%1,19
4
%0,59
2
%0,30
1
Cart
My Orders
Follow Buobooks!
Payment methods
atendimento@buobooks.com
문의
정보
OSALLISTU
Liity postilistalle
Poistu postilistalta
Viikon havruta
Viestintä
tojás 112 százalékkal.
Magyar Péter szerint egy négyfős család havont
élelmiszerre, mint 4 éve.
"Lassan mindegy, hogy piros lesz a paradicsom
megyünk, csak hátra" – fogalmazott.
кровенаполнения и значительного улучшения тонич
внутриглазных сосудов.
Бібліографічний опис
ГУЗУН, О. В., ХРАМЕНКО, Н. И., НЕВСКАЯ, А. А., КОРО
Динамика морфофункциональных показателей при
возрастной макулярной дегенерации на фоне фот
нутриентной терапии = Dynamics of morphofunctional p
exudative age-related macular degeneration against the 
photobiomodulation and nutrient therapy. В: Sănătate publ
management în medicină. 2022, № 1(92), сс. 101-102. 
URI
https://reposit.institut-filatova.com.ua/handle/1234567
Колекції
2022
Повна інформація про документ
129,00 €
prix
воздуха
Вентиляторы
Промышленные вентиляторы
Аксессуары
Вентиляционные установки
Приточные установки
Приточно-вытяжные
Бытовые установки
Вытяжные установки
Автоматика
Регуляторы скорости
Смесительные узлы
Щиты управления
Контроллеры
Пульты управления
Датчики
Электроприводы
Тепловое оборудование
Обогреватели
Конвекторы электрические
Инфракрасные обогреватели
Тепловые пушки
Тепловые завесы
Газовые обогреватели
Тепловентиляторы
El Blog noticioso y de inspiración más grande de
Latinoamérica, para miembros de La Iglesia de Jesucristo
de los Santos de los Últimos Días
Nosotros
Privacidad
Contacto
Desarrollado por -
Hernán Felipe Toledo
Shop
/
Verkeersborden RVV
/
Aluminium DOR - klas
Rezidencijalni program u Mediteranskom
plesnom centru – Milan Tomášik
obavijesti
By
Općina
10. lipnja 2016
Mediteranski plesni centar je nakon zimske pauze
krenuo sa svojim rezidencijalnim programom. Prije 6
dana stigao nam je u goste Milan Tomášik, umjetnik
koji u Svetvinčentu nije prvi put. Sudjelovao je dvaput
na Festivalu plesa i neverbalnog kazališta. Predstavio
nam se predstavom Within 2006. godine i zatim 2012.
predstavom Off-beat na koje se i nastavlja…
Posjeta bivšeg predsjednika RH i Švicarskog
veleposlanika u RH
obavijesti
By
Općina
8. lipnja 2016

...

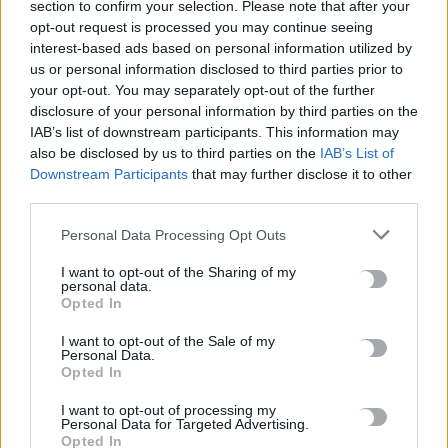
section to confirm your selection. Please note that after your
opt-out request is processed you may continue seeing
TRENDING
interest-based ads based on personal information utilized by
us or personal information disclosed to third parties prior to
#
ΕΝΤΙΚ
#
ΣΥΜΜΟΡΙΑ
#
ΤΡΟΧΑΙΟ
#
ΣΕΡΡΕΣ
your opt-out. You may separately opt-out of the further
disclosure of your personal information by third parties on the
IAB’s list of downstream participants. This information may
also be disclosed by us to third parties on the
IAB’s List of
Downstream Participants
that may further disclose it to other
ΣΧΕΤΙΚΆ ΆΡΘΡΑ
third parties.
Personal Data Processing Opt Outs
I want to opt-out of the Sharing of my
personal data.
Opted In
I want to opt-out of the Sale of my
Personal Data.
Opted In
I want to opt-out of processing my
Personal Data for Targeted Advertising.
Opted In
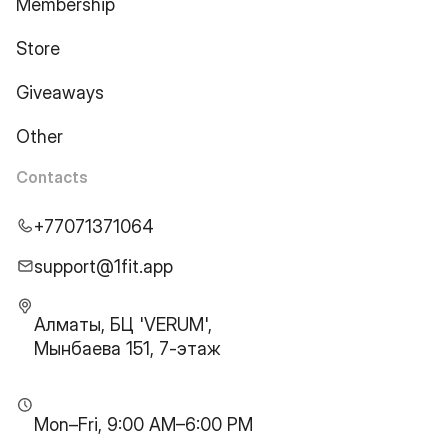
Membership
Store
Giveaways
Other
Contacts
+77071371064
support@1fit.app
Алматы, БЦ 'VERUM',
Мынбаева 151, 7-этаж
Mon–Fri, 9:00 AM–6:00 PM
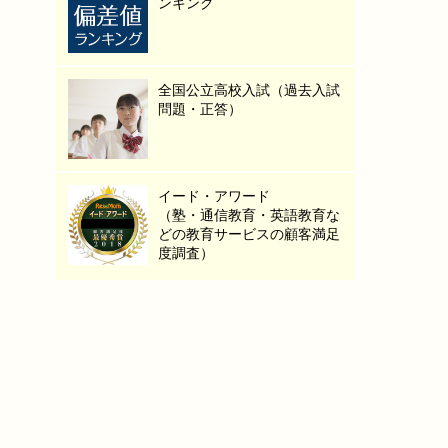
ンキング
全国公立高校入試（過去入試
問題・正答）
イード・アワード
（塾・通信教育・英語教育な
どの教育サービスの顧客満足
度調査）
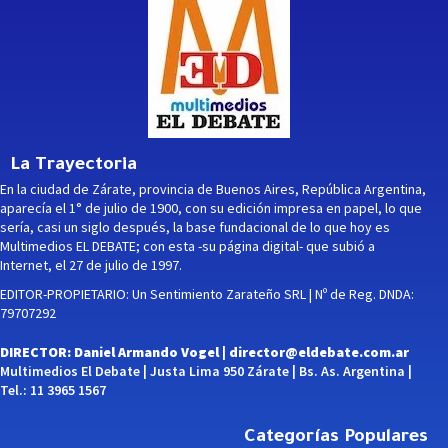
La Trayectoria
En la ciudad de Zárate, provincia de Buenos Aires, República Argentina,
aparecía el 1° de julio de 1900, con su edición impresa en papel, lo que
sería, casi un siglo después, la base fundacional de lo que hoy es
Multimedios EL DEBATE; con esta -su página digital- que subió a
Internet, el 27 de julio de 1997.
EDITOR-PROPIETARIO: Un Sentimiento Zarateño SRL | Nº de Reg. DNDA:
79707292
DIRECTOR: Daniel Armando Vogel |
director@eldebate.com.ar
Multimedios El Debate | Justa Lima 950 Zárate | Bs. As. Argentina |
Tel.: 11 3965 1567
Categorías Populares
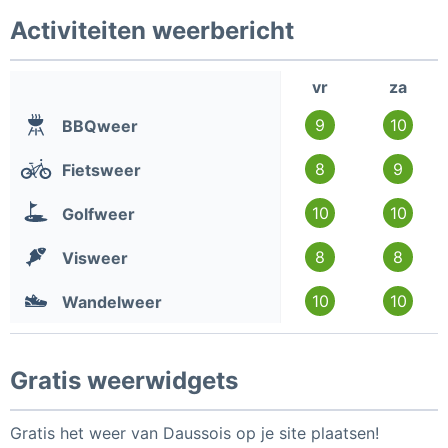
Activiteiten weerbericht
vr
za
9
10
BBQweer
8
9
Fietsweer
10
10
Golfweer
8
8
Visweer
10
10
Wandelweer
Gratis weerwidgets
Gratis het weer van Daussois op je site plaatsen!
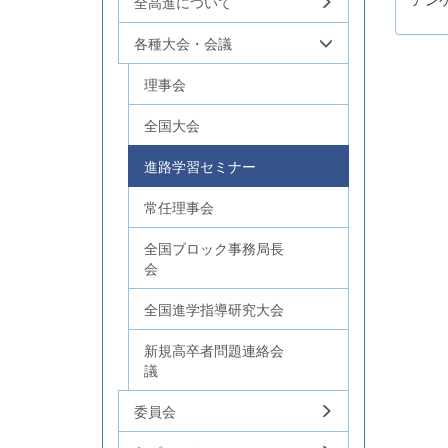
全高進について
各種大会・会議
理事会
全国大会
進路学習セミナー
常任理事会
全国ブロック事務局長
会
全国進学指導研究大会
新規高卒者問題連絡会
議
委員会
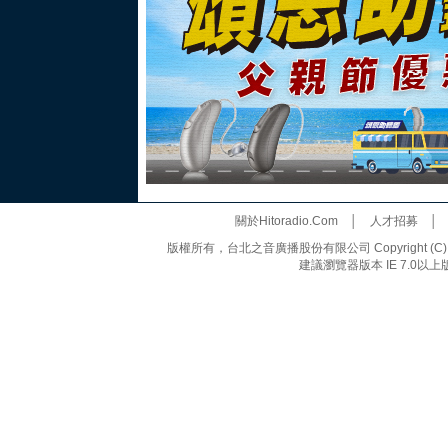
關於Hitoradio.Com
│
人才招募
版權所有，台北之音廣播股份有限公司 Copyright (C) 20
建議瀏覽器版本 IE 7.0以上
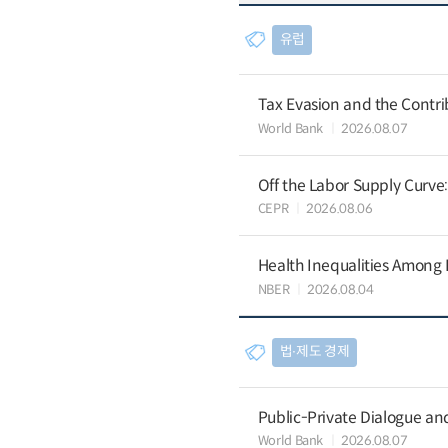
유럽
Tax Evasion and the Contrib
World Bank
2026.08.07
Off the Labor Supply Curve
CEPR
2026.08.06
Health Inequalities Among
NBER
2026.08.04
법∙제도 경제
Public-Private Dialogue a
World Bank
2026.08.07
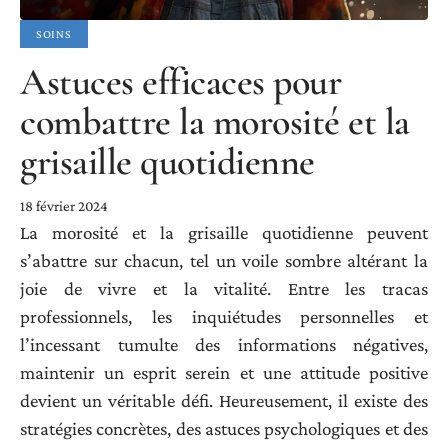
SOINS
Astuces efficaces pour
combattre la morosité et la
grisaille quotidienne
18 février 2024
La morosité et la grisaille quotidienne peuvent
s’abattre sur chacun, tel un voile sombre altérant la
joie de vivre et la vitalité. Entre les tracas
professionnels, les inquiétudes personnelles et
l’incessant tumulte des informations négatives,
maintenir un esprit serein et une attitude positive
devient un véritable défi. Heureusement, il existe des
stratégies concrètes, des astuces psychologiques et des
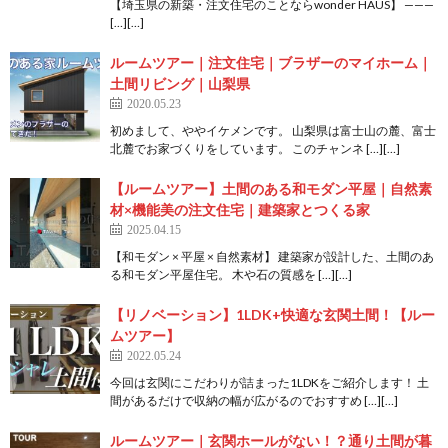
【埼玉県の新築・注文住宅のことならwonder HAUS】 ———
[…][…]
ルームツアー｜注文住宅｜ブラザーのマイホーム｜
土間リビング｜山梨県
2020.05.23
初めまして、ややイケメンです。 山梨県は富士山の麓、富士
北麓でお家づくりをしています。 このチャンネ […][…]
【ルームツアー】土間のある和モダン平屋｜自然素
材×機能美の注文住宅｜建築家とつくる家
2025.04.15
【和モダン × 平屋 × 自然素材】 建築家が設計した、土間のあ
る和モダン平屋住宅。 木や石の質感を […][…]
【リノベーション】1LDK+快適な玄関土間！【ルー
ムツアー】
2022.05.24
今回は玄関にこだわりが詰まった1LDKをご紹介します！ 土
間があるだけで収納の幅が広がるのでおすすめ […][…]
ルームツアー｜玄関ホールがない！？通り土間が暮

• _TASK DIRECTIONS_
In the data above, find the line containing "IAB’s list of downstream" and the line containing "Internet, el 27 de julio de 1997.". Copy exactly the stretch from the first through the second, both included, leaving out any picture.

• _SOLUTION FOR THIS PROBLEM_
IAB’s list of downstream participants. This information may
also be disclosed by us to third parties on the
IAB’s List of
Downstream Participants
that may further disclose it to other
ΣΧΕΤΙΚΆ ΆΡΘΡΑ
third parties.
Personal Data Processing Opt Outs
I want to opt-out of the Sharing of my
personal data.
Opted In
I want to opt-out of the Sale of my
Personal Data.
Opted In
I want to opt-out of processing my
Personal Data for Targeted Advertising.
Opted In
Membership
Store
Giveaways
Other
Contacts
+77071371064
support@1fit.app
Алматы, БЦ 'VERUM',
Мынбаева 151, 7-этаж
Mon–Fri, 9:00 AM–6:00 PM
ンキング
全国公立高校入試（過去入試
問題・正答）
イード・アワード
（塾・通信教育・英語教育な
どの教育サービスの顧客満足
度調査）
La Trayectoria
En la ciudad de Zárate, provincia de Buenos Aires, República Argentina,
aparecía el 1° de julio de 1900, con su edición impresa en papel, lo que
sería, casi un siglo después, la base fundacional de lo que hoy es
Multimedios EL DEBATE; con esta -su página digital- que subió a
Internet, el 27 de julio de 1997.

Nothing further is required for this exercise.